Modelling high-voltage transformers
- I ncreased reliability achieved by software modelling
- Improved management through scenario planning
Transformers and the national power network
National Grid chose OCC to develop and support "TRALC2", a desktop application which calculates the performance of National Grid's high voltage transformers as they are subjected to heavy electrical loads.
Transformers often acts as bridges between the high-voltage national power network and local electricity distribution. As current passes through the transformer it heats up (this is called "thermal stress") and under most conditions it is this stress that limits how much power a transformer can take.
Software predicts thermal stress
Non-steady-state modelling of the thermal conditions within the transformers is required as their load can vary on a minute-by-minute basis.
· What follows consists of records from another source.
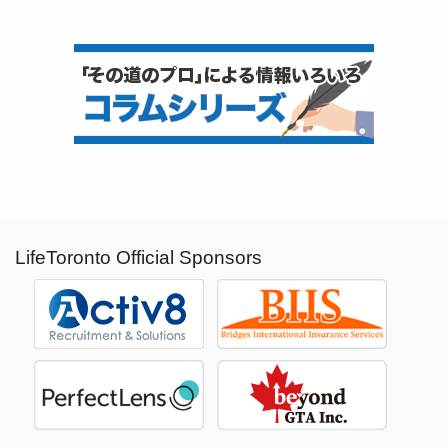
LifeToronto Official Sponsors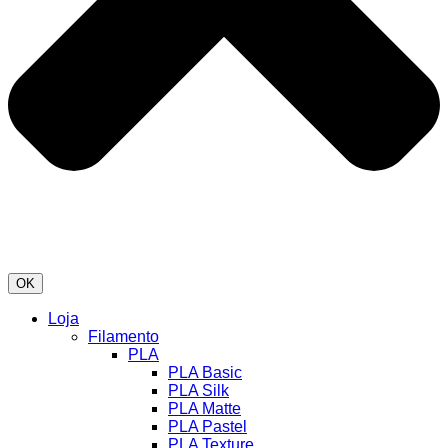
OK
Loja
Filamento
PLA
PLA Basic
PLA Silk
PLA Matte
PLA Pastel
PLA Texture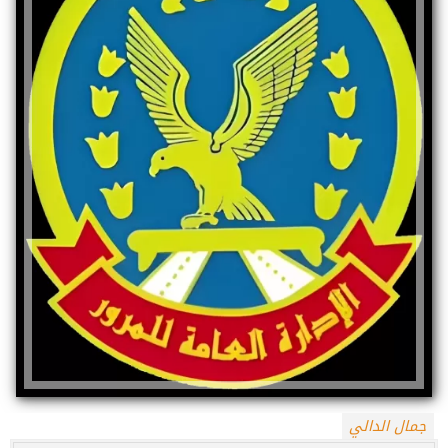
جمال الدالي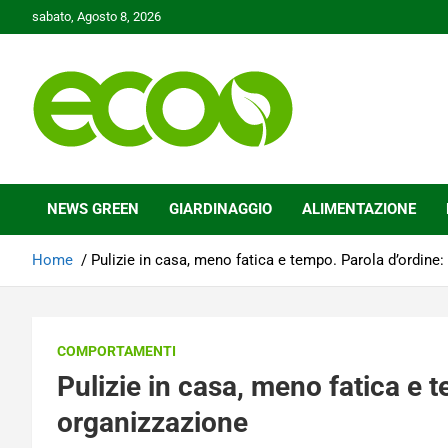
Skip
sabato, Agosto 8, 2026
to
content
Tutelare il nostro Pianeta è la nostra priorità
Ecoo.it
NEWS GREEN
GIARDINAGGIO
ALIMENTAZIONE
Home
Pulizie in casa, meno fatica e tempo. Parola d’ordine
COMPORTAMENTI
Pulizie in casa, meno fatica e 
organizzazione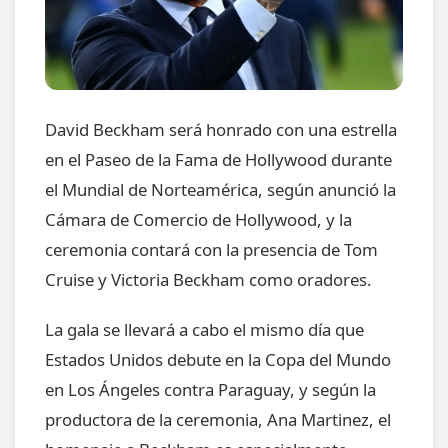
David Beckham será honrado con una estrella
en el Paseo de la Fama de Hollywood durante
el Mundial de Norteamérica, según anunció la
Cámara de Comercio de Hollywood, y la
ceremonia contará con la presencia de Tom
Cruise y Victoria Beckham como oradores.
La gala se llevará a cabo el mismo día que
Estados Unidos debute en la Copa del Mundo
en Los Ángeles contra Paraguay, y según la
productora de la ceremonia, Ana Martinez, el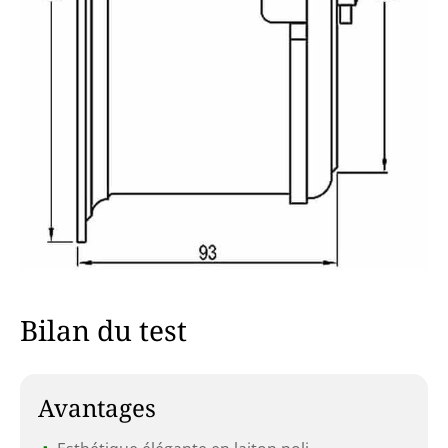
Bilan du test
Avantages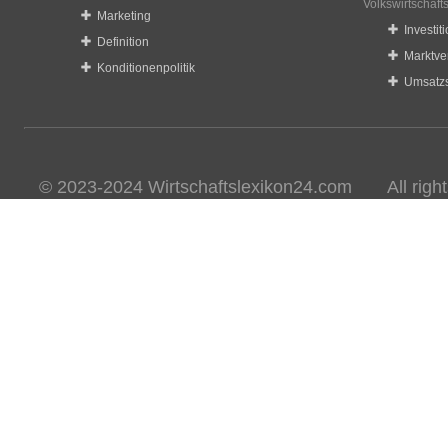
Volkswirtschaft
Marketing
Investit
Definition
Marktve
Konditionenpolitik
Umsatzs
© 2023-2024 Wirtschaftslexikon24.com All rights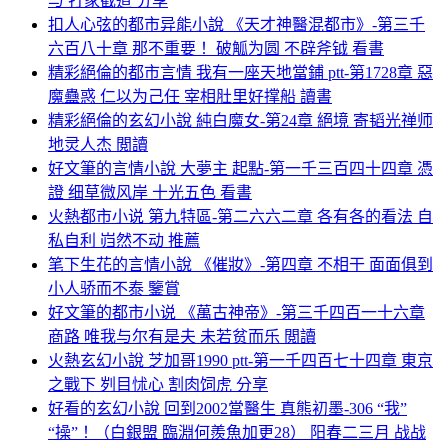
与 打家截道 分享
扣人心弦的都市异能小說 《天才神醫混都市》-第三千
六百八十章 那不重要！ 破觚为圆 不辟斧钺 看書
精彩絕倫的都市言情 我有一座天地當鋪 ptt-第1728章 惡
魔蠱惑 仁以为己任 宰相肚里好撑船 讀書
精彩絕倫的玄幻小說 純白魔女-第24章 絕境 寄韬光禅师
地灵人杰 閲讀
好文筆的言情小說 大夢主 起點-第一千三百四十四章 憑
證 细草微风岸 十光五色 看書
火熱都市小说 第九特區-第二六六二章 各有各的看法 自
私自利 岿然不动 推薦
笔下生花的言情小說 《催妝》-第四章 不相干 面面俱到
小人骄而不泰 鑒賞
好文筆的都市小说 《萬古神帝》-第三千四百一十六章
商路 唯我与尔有是夫 未若贫而乐 閲讀
火熱玄幻小說 芝加哥1990 ptt-第一千四百七十四章 東京
之戰下 刿目怵心 割肉饲虎 分享
好看的玄幻小說 回到2002當醫生 真熊初墨-306 “我”
“操”！（白銀盟 臨淵何羨魚加更28） 阳春二三月 战战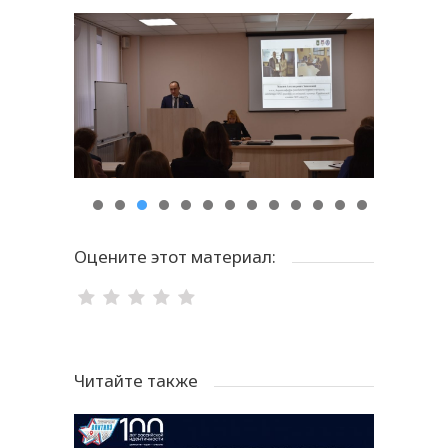
Оцените этот материал:
Читайте также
If thermal stress reaches a critical level a transformer will automatically cut-out.This either interupts the power supply to some part of the circuit or increases the load on partner transformers.
TRALC2 provides National Grid with models of the thermal stress their high-voltage transformers are undergoing, and predicts when operating and safety limits will be reached under given sets of conditions. TRALC2 can be used live to predict the performance of circuits in the next hours or minutes or it can be used months in advance to simulate the effects of planned maintenance.
OCC delivered the first version of TRALC2 in 2000 and it is still being used, extended and supported. TRALC2 is a Windows application accessing a shared database of transformer and load data and running on the corporate desktop environment. Lately the TRALC2 model was integrated into the national control room's Circuit Thermal Monitor
National Grid is the largest privately-owned, independent transmission company in the world, and one of the top 100 companies in the UK. It owns and operates the high voltage electricity transmission system, which carries power from generators to suppliers across England and Wales. It also owns and operates transmission links to Scotland and France and plays a vital role in enabling the wholesale trade of electricity on behalf of the electricity market.